E così è accaduto che mercoledì 7 dicembre, nel tardo pomeriggio, mentre a Cammini ogni cosa seguiva il suo corso, e gli ultimi pazienti attendevano il loro turno, Monsignor Cesare Nosiglia, l’arcivescovo di Torino, è venuto a farci visita.
Lo accompagnavano don Mauro Giorda, parroco del Santo Volto, e Mario Cavagnero (Consiglio Pastorale e Caritas).

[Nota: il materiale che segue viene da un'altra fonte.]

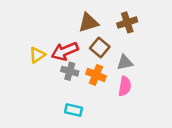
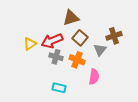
brown cross: (127, 22) -> (114, 36), moved
gray triangle: (125, 62) -> (100, 50), turned -40
pink semicircle: (125, 86) -> (94, 77), moved

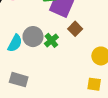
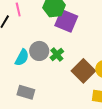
brown square: (75, 29) -> (83, 71), moved, size x1.6

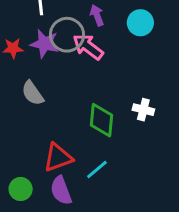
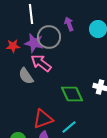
pink arrow: (88, 47) -> (41, 63), moved
green diamond: (101, 120) -> (72, 94), turned -30

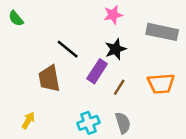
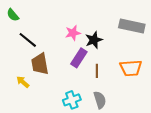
pink star: (113, 15) -> (73, 33), moved
black line: (68, 49) -> (28, 40), moved
brown line: (119, 87) -> (97, 71), turned -32
yellow arrow: (28, 120) -> (23, 82), moved, turned -80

L’arcivescovo si è interessato alle attività mediche di studio, al nostro “partire dal basso”, all’impegno multiculturale, all’attenzione ai fragili e vulnerabili, ma anche a tutti i progetti di una più ampia estensione della nostra azione, che nella nostra speranza vorrebbe includere, oltre ai richiedenti o agli aventi diritto di asilo, anche i nostri connazionali che, sebbene “in teoria” più tutelati, incontrano di fatto ogni giorno maggiori difficoltà a vedere promossa e garantita adeguatamente la propria salute.
Si è intrattenuto con gli ultimi rimasti, e rapidamente, caduta ogni formalità, nonostante il finire di una giornata sicuramente pesante per le storie sentite e le situazioni incontrate, si è creato quel calore unico che la condivisione e la fraternità riescono a generare fra le persone, dando vita al vero senso dell’ “essere in Festa”.
Ed il nostro piccolo mondo, colorato di una luce diversa, è diventato, per un tempo “sospeso”, più grande.
Di cuore, grazie.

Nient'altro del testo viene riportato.